● MATERIAL TO PROCESS
——

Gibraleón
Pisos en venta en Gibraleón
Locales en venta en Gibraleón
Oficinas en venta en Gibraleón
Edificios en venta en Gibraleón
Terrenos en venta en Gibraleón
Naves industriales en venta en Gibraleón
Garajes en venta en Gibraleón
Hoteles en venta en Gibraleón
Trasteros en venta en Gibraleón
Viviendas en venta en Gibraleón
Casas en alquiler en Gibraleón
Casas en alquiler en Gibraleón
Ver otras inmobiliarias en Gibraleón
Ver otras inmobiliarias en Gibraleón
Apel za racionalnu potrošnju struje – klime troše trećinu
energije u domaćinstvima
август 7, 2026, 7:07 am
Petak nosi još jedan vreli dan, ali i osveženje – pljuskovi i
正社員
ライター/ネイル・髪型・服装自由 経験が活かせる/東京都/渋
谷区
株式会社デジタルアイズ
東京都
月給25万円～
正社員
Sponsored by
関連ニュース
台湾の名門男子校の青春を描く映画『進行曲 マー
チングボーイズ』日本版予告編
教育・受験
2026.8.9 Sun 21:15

——

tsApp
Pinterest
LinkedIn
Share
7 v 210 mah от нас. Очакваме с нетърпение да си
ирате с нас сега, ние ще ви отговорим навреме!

——

Reproduce exactly, and only, the part of the listing above that begins at the line with "август 7, 2026, 7:07 am" and goes on through the line with "2026.8.9 Sun 21:15".

август 7, 2026, 7:07 am
Petak nosi još jedan vreli dan, ali i osveženje – pljuskovi i
正社員
ライター/ネイル・髪型・服装自由 経験が活かせる/東京都/渋
谷区
株式会社デジタルアイズ
東京都
月給25万円～
正社員
Sponsored by
関連ニュース
台湾の名門男子校の青春を描く映画『進行曲 マー
チングボーイズ』日本版予告編
教育・受験
2026.8.9 Sun 21:15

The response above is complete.